Provided records >>

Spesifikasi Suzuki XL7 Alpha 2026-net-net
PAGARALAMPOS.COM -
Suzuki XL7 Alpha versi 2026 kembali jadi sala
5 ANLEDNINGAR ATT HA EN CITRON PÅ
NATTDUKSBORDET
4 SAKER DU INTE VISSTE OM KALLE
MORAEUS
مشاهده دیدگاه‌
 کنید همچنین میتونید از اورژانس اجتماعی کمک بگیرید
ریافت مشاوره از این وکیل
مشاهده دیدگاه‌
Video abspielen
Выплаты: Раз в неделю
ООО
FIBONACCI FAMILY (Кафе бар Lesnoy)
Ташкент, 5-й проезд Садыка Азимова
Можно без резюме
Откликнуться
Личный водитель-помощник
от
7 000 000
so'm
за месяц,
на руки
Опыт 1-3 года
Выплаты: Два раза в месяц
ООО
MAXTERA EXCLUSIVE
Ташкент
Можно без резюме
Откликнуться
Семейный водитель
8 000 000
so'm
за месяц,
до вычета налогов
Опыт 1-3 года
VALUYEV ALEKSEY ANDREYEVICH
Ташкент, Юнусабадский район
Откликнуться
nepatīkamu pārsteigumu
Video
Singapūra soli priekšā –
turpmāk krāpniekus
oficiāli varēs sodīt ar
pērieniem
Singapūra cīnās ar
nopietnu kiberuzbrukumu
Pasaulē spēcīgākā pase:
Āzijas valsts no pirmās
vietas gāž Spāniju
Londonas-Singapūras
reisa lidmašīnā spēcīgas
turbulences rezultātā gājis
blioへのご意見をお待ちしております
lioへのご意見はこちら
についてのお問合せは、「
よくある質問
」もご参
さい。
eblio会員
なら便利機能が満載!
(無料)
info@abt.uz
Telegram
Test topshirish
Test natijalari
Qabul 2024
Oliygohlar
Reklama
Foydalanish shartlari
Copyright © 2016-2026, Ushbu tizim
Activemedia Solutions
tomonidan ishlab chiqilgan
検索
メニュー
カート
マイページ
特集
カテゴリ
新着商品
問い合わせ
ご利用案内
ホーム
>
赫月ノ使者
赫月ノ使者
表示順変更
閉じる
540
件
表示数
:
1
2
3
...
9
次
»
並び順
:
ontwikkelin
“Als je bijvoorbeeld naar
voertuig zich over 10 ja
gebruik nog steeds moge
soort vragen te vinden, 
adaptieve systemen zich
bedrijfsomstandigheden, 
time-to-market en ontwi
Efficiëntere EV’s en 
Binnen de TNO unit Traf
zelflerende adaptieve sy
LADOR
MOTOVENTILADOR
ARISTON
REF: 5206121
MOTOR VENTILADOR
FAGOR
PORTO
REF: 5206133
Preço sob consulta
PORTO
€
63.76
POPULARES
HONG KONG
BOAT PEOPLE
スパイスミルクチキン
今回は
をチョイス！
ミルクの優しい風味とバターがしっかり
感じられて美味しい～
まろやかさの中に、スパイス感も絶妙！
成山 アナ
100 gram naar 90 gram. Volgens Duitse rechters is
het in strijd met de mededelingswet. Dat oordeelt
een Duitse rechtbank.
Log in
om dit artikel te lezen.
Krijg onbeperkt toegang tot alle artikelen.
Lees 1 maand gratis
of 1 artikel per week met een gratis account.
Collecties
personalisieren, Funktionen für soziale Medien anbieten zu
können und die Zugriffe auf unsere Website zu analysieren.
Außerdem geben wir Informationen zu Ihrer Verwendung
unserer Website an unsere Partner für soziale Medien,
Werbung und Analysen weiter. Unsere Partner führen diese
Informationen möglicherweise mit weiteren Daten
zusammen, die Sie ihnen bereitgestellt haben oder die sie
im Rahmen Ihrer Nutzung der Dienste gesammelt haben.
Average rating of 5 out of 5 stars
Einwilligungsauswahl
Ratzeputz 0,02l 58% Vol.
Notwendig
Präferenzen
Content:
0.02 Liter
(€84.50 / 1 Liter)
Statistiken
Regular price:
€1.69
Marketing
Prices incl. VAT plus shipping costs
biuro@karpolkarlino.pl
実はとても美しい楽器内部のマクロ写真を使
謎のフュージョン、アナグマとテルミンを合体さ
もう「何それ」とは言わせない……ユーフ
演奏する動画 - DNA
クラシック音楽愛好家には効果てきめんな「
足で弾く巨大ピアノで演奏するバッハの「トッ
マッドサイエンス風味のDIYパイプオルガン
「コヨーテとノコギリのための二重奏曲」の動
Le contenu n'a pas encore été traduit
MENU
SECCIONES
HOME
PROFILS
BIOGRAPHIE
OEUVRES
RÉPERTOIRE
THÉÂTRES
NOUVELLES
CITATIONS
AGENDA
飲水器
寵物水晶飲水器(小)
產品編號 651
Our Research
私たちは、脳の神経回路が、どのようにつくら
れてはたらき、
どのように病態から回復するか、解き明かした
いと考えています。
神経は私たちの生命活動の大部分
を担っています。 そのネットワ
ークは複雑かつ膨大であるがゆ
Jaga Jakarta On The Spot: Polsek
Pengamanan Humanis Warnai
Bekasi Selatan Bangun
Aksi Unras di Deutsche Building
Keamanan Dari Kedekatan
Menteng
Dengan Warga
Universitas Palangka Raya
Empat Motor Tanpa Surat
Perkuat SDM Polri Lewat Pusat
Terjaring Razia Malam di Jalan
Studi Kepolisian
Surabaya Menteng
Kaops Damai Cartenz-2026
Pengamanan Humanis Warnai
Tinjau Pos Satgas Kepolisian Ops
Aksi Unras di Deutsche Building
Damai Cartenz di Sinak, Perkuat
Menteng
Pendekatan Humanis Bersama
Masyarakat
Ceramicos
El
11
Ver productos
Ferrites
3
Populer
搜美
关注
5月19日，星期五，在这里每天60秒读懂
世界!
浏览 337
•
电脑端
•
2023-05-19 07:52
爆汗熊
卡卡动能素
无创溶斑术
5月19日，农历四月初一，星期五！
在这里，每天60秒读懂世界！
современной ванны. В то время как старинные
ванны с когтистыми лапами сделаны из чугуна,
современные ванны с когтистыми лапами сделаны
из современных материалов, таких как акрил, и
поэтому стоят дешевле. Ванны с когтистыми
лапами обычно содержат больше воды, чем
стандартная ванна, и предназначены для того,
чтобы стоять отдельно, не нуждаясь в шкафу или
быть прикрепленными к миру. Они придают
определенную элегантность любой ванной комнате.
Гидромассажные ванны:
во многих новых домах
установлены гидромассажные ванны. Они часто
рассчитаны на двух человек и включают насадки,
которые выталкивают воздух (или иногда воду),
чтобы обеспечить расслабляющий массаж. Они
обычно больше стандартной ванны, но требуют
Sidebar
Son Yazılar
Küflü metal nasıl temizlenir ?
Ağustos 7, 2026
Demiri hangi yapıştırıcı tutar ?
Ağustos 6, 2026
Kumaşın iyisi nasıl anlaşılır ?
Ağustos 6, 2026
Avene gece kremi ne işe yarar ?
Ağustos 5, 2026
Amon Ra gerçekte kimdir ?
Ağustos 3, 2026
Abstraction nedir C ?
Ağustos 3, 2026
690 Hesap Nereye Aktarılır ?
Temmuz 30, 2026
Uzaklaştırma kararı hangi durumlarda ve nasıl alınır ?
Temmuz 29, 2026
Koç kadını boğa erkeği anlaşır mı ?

What the exercise asks >> In the records above, how many lines hold the string "Perkuat"? Reply with only the number.

Solution for this problem >> 2